*** Opening of Provided records ***

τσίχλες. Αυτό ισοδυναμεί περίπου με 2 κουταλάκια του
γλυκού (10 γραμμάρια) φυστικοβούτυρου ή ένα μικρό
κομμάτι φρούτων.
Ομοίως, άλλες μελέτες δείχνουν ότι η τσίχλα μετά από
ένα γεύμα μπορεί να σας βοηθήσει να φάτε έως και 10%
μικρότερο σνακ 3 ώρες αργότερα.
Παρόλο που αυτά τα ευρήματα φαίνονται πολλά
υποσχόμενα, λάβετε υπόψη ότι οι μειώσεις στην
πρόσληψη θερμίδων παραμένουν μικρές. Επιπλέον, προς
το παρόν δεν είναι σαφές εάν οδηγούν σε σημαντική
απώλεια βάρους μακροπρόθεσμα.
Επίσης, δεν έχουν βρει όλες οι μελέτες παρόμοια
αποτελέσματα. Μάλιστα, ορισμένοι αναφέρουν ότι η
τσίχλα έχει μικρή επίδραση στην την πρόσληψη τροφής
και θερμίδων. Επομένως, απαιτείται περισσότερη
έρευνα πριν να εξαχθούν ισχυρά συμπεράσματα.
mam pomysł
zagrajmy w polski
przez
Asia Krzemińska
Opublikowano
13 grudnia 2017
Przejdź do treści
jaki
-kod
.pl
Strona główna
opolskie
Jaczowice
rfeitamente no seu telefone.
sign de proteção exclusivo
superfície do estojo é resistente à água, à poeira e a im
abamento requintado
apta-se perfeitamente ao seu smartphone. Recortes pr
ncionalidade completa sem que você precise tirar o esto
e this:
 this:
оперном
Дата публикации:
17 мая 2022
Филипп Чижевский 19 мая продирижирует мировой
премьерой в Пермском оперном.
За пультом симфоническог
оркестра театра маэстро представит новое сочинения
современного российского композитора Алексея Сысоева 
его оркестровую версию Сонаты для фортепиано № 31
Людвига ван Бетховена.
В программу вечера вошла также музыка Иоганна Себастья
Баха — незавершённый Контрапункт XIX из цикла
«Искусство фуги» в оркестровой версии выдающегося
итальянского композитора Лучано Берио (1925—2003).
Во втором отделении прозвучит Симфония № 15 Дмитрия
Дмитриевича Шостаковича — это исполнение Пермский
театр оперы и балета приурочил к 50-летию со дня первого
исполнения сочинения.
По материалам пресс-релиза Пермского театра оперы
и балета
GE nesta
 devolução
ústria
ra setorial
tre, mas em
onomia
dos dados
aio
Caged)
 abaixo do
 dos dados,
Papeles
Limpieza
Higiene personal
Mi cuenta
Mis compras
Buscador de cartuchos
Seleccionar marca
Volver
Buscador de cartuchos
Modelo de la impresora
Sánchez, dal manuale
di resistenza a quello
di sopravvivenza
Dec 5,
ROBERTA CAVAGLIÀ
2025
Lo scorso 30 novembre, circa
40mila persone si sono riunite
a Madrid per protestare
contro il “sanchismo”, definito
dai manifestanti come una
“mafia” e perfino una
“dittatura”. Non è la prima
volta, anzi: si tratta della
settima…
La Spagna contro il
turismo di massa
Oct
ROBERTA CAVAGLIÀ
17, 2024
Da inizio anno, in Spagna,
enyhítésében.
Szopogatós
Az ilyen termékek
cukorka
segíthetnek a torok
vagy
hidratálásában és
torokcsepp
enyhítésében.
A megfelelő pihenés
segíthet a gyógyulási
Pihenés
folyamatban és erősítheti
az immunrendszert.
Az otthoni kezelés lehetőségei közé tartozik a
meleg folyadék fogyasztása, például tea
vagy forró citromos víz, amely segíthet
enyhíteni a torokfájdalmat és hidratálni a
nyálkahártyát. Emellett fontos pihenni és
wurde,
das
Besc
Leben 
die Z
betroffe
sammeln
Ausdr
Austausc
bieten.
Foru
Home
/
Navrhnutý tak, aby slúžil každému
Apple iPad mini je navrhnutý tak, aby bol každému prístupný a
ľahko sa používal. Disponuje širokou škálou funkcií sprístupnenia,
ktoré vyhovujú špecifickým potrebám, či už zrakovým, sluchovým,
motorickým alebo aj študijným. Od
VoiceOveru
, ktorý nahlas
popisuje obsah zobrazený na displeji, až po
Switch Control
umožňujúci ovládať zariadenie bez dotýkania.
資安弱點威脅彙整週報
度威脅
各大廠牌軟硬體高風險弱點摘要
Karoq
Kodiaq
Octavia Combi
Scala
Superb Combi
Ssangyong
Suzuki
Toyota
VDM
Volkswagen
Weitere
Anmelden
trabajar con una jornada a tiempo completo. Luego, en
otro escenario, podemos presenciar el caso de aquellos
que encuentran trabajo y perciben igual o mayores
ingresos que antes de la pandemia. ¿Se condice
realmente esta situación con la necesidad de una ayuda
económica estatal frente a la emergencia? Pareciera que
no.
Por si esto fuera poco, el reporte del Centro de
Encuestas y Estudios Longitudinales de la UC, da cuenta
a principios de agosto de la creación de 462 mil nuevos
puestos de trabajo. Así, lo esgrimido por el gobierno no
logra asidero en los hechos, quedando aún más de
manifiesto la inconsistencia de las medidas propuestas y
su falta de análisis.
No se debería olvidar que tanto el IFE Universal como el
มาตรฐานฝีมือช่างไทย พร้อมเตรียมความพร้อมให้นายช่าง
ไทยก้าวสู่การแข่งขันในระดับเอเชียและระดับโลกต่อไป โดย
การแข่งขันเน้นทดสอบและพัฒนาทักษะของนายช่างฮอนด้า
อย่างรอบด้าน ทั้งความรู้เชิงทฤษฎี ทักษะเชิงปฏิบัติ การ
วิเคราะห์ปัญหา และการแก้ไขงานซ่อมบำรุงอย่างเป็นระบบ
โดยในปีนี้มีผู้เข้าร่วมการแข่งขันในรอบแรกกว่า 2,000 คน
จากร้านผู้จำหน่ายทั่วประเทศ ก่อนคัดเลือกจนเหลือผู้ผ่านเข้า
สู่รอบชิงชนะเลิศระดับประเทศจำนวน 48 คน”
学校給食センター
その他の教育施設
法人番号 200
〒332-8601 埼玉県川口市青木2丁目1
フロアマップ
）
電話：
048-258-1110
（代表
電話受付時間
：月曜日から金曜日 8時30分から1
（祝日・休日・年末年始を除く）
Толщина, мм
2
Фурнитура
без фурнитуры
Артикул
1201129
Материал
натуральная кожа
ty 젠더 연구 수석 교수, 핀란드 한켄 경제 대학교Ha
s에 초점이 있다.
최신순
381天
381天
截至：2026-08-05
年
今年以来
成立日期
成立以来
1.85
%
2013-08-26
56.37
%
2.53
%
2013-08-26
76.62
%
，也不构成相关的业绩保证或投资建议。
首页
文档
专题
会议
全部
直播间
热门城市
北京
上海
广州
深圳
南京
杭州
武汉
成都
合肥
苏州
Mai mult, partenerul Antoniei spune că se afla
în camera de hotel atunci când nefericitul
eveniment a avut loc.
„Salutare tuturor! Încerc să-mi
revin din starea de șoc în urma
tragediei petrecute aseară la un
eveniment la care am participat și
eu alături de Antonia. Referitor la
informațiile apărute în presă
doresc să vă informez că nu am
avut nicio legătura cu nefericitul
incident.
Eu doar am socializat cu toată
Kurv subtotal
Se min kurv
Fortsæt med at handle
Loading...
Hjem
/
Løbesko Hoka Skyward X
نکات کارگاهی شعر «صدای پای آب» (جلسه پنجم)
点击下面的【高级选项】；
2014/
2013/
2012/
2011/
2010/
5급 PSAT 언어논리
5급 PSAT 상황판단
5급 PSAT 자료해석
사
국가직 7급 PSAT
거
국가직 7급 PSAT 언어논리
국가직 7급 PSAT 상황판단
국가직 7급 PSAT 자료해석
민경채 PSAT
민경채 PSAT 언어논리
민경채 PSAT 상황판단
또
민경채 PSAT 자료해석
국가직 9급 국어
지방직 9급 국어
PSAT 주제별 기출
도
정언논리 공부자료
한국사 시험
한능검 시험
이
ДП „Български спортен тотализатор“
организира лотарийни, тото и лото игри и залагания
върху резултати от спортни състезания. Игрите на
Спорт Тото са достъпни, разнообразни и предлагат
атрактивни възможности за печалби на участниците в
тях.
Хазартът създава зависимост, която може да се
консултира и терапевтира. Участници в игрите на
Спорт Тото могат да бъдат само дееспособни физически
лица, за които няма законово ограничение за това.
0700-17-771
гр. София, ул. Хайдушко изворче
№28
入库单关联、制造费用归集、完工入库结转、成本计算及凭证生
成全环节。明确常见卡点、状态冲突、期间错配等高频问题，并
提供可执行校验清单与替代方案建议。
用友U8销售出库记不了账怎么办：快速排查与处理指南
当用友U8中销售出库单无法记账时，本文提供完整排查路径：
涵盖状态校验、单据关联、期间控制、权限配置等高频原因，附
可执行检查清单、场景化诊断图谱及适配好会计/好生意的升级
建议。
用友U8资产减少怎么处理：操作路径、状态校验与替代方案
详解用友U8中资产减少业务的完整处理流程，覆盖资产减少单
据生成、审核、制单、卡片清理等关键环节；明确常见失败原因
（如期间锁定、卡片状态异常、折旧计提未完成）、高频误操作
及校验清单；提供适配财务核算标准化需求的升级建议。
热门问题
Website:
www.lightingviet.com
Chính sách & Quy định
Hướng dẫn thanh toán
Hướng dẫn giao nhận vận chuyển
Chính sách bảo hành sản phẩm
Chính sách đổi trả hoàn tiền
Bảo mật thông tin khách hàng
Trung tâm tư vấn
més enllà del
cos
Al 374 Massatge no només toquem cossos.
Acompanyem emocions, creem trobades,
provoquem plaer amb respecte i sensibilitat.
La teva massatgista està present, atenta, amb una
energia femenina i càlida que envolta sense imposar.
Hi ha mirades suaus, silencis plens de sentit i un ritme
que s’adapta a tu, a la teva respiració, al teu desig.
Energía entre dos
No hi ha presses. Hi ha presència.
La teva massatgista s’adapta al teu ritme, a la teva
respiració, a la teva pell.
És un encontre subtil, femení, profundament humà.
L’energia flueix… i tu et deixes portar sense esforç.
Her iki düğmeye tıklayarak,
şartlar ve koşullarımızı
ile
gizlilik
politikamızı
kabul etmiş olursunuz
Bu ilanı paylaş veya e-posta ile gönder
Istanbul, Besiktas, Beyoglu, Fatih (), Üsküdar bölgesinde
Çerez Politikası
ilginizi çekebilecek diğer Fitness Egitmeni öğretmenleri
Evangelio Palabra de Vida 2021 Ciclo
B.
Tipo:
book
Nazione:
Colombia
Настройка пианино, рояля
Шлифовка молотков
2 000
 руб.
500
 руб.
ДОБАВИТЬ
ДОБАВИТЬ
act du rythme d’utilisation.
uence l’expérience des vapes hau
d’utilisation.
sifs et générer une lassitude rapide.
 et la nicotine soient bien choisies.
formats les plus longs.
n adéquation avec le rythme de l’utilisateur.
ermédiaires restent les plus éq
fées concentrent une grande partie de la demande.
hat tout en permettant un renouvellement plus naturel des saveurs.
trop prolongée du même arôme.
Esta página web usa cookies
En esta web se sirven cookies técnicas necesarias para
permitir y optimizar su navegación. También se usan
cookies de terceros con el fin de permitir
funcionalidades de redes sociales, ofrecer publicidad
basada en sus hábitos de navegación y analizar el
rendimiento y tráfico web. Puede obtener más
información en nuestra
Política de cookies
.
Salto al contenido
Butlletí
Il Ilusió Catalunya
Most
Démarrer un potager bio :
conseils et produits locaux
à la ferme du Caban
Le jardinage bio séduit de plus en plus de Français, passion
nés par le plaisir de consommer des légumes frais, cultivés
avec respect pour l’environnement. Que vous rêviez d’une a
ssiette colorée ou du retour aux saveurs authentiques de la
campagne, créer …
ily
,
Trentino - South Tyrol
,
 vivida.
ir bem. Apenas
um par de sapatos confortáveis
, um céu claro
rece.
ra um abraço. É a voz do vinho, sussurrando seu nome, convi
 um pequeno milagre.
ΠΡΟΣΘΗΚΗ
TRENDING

*** Close of Provided records ***

Brief |
From the data above, reproduce word for word the lines running from the line with "No hi ha presses. Hi ha presència." to the line with "politikamızı", ends included.

Task solution |
No hi ha presses. Hi ha presència.
La teva massatgista s’adapta al teu ritme, a la teva
respiració, a la teva pell.
És un encontre subtil, femení, profundament humà.
L’energia flueix… i tu et deixes portar sense esforç.
Her iki düğmeye tıklayarak,
şartlar ve koşullarımızı
ile
gizlilik
politikamızı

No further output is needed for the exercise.